By Nicole Montesano • Staff Writer • 

Modified dish suits the season

I had something of a revelation recently, when I realized I didn’t, actually, need to find a whole new recipe for shepherd’s pie to replace my favorite Mollie Katzen recipe, in order to accommodate winter vegetables.

I just needed to use different vegetables.

After more than 25 years of cooking, you’d have thought this would be obvious. But, no.

Katzen calls for eggplant, which is out of season, mushrooms and onions. But leaving out the eggplant and substituting a mixture of turnips, carrots and chard stems — the items I happened to have in the refrigerator — worked beautifully.

Moral: stew or hash covered with crust or mashed potatoes is just plain delicious, whatever vegetables find their way into it. It’s a great way to make a simple dish into something special.

Katzen also called for parsley and chives in the mashed potato topping. Lacking any chives, I put in some minced rosemary and parsley, and made a note to remember to do that again; it was wonderful.

It’s the time of year when we simultaneously want hearty, comforting meals and are often short on time, so it’s a good time for casseroles and soups that will last a few days.

Also, eating plenty of really tasty, nutritious meals leaves you with less room for filling up on eggnog and cookies, and more likely to just nibble a bit.
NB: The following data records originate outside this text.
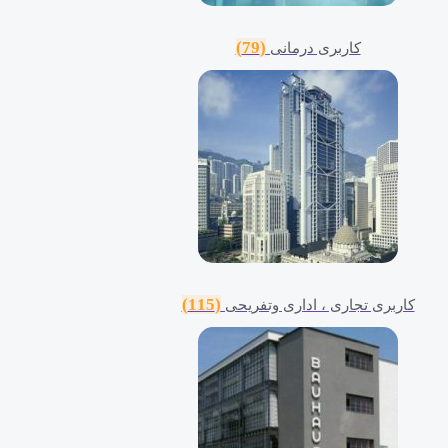
(79)
کاربری درمانی
(115)
کاربری تجاری ، اداری وتفریحی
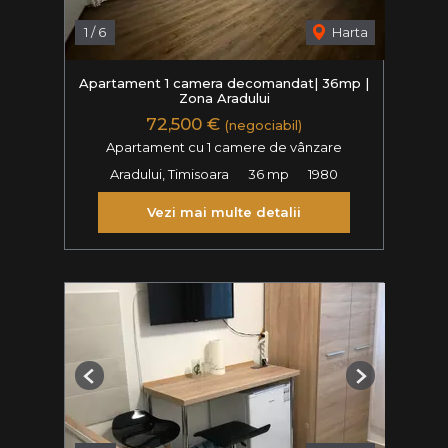
1
/
6
Harta
Apartament 1 camera decomandat| 36mp |
Zona Aradului
72,500 €
(negociabil)
Apartament cu 1 camere de vânzare
Aradului, Timisoara
36 mp
1980
Vezi mai multe detalii
Previous
Next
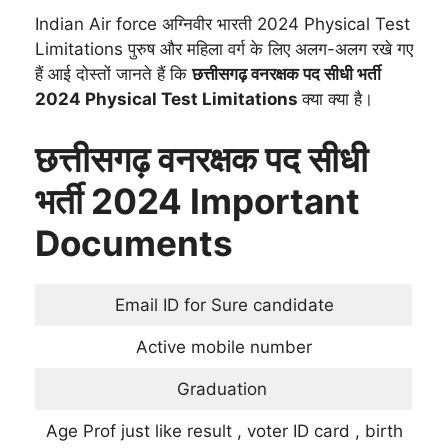
Indian Air force अग्निवीर भारती 2024 Physical Test
Limitations पुरुष और महिला वर्ग के लिए अलग-अलग रखे गए
हैं आई दोस्तों जानते हैं कि
छत्तीसगढ़ वनरक्षक पद सीधी भर्ती
2024 Physical Test Limitations
क्या क्या है।
छत्तीसगढ़ वनरक्षक पद सीधी
भर्ती 2024 Important
Documents
Email ID for Sure candidate
Active mobile number
Graduation
Age Prof just like result , voter ID card , birth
As someone trying to avoid eating much sugar, this time of year poses difficulties; I love to bake. And Christmas just cries out for baking. Fruitcake, cookies, minted nuts, pie – oh, dear. That doesn’t look much like moderation, even if much of it does get shipped off in boxes.
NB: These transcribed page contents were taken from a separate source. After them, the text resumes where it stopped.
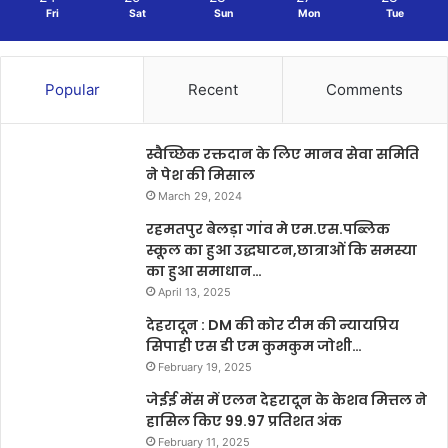
Fri
Sat
Sun
Mon
Tue
Popular
Recent
Comments
स्वैच्छिक रक्तदान के लिए मानव सेवा समिति
ने पेश की मिसाल
March 29, 2024
रहमतपुर बेलड़ा गांव मे एम.एस.पब्लिक
स्कूल का हुआ उद्धघाटन,छात्राओं कि समस्या
का हुआ समाधान…
April 13, 2025
देहरादून : DM की कोर टीम की न्यायप्रिय
सिपाही एस डी एम कुमकुम जोशी…
February 19, 2025
जेईई मेंस में एलन देहरादून के केशव मित्तल ने
हासिल किए 99.97 प्रतिशत अंक
February 11, 2025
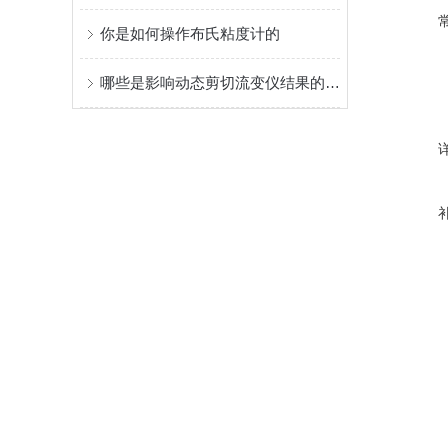
你是如何操作布氏粘度计的
哪些是影响动态剪切流变仪结果的因素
It’s taken years to develop better habits, and the will to eat only a couple of very thin slices of homemade fruitcake, not several thick slices. A taste of a cookie; not a whole one. And so forth. Also, I’ve learned to cut back on the amount of sugar that goes into the recipe in the first place, and to calculate the number of grams per serving. Sounds dreary, but it really isn’t. Allowing myself so many grams per day feels much more luxurious than the previous strategy of denying myself any at all.

Sugar issues aside, cooking in December can be a lot of fun; there are so many tasty things to make. The baking, of course, can be sheer delight, especially if there are family heritage recipes to make.

Popcorn is an inexpensive, fun and sugar-free treat, albeit often a buttery, salty one.

And even cooking meals offers lovely possibilities for making wonderful family memories; homemade pizza or raviolis, for example, can make a celebration out of anything.

Shepherd’s pie or barley vegetable soup is just the thing to come home to when you’re tired and cold. A hearty plate of spaghetti with sausage and steamed or roasted broccoli can warm you right down to your toes.

Happy holidays. May they be filled with family, friends, warmth and good meals.